Below are entries. Copy exactly the lines running from the line that holds "Oltens Oster sifón para bañera" to the line that holds "Artículos relacionados", with both ends included.

::::::::::

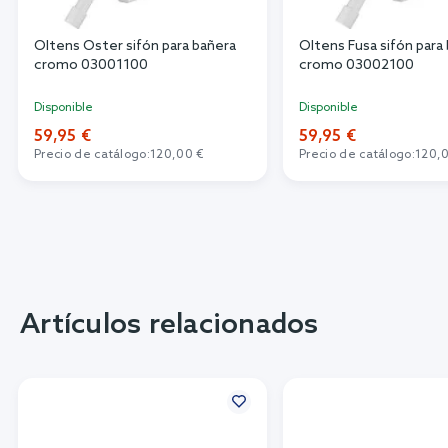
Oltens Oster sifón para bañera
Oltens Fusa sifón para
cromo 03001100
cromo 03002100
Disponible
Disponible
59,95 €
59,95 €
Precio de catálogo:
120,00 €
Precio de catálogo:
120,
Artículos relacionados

::::::::::

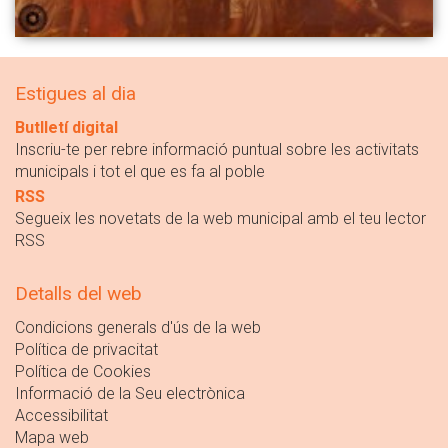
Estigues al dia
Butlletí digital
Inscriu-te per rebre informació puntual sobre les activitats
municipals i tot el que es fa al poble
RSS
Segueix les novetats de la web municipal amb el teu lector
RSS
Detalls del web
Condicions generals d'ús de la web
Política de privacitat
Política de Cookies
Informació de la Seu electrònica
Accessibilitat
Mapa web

::::::::::

### WRITTEN REPLY
Oltens Oster sifón para bañera
Oltens Fusa sifón para
cromo 03001100
cromo 03002100
Disponible
Disponible
59,95 €
59,95 €
Precio de catálogo:
120,00 €
Precio de catálogo:
120,
Artículos relacionados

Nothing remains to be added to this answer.